Many of the children gained weight while on aripiprazole during this 6-week study. Because weight gain is common with atypical antipsychotics, and tends to persist for a few months (or perhaps longer), our finding that half of the subjects gained at least 2.5 kg in a 6-week span is a matter of concern. However, to draw firm conclusions regarding weight gain, further research using a larger sample size and longer treatment period is clearly needed. A possible contributing factor includes the difficult nature of weight gain assessment in children who are in formative growth stages. In addition, while medications were not changed during the time period of the study, most subjects were taking other medications (primarily antidepressants) and, thus, an additive or interactive effect is probable considering that the treatment-naïve subjects gained less weight and required a lower titrated dose of aripiprazole. A second concern was transient behavioral activation, noted in a few subjects. However, most patients were satisfied with their treatment response and all subjects elected to stay on the medication at the time of study completion.

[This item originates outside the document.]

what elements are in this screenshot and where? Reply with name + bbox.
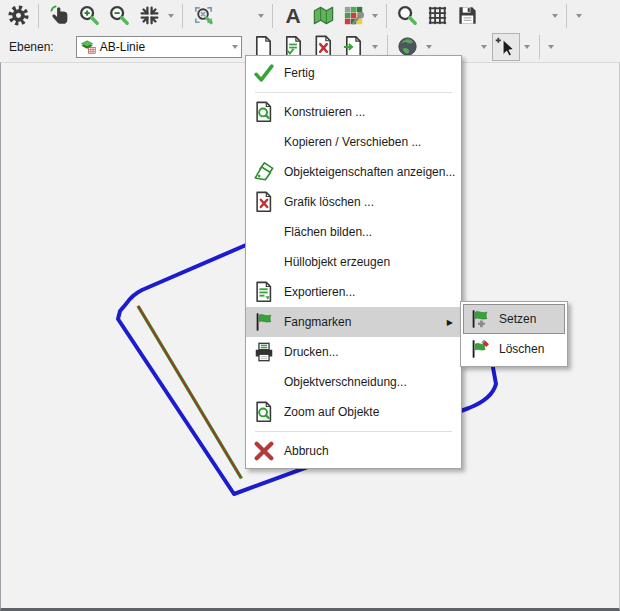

In summary, aripiprazole appears not to worsen (and may even improve upon) the symptoms of OCD/attention/mood disorders that are frequently seen in children with tic disorders. Weight gain was seen in over half the children, but no significant metabolic changes were noted, offering an advantage over other atypical antipsychotics that may be used for treating TS (Dehning et al. 2005). Whereas these results are promising, the following limitations must be kept in mind: We employed an open-label trial design, clinicians and raters were unblinded, and not all youths were on aripiprazole monotherapy. Given this, we suggest that while aripiprazole appears to have been effective and well tolerated in the treatment of TS and co-morbid conditions in these 16 children, a larger double-blind placebo-controlled trial is needed.
Footnotes
Disclosures
This submission marks an investigator-initiated study supported by grant funding from Bristol-Myers Squibb (to the first author). The study's authors do not promote for any pharmaceutical companies; and there are no other conflicts of interest.
The statistician for this study was Mark Yang, Ph.D.
This investigator-initiated study was supported by a grant from Bristol-Myers Squibb.